1. How do I overwrite ("zero") the superblock?
mdadm --zero-superblock /dev/mdX
Note that this is a destructive operation. It does not actually delete any
data, but the device will have lost its "authority". You cannot assemble the
array with it anymore, and if you add the device to another array, the
synchronisation process *will* *overwrite* all data on the device.
Nevertheless, sometimes it is necessary to zero the superblock:
- If you are reusing a disk that has been part of an array with an different
superblock version and/or location. In this case you zero the superblock
before you assemble the array, or add the device to an array.
- If you are trying to prevent a device from being recognised as part of an
array. Say for instance you are trying to change an array spanning sd[ab]1
to sd[bc]1 (maybe because sda is failing or too slow), then automatic
(scan) assembly will still recognise sda1 as a valid device. You can limit
the devices to scan with the DEVICE keyword in the configuration file, but
this may not be what you want. Instead, zeroing the superblock will
(permanently) prevent a device from being considered as part of an array.
2. How do I change the preferred minor of an MD array (RAID)?

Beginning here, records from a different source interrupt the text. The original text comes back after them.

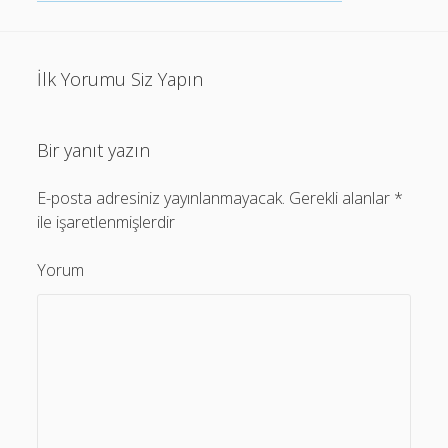
İlk Yorumu Siz Yapın
Bir yanıt yazın
E-posta adresiniz yayınlanmayacak.
Gerekli alanlar
*
ile işaretlenmişlerdir
Yorum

See item 12 in /usr/share/doc/mdadm/README.recipes.gz and read the mdadm
manpage (search for 'preferred').
3. How does mdadm determine which /dev/mdX or /dev/md/X to use?
The logic used by mdadm to determine the device node name in the mdadm
--examine output (which is used to generate mdadm.conf) depends on several
factors. Here's how mdadm determines it:
It first checks the superblock version of a given array (or each array in
turn when iterating all of them). Run
mdadm --detail /dev/mdX | sed -ne 's,.*Version : ,,p'
to determine the superblock version of a running array, or
mdadm --examine /dev/sdXY | sed -ne 's,.*Version : ,,p'
to determine the superblock version from a component device of an array.
Version 0 superblocks (00.90.XX)
You need to know the preferred minor number stored in the superblock,
so run either of
mdadm --detail /dev/mdX | sed -ne 's,.*Preferred Minor : ,,p'
mdadm --examine /dev/sdXY | sed -ne 's,.*Preferred Minor : ,,p'
Let's call the resulting number MINOR. Also see FAQ 2 further up.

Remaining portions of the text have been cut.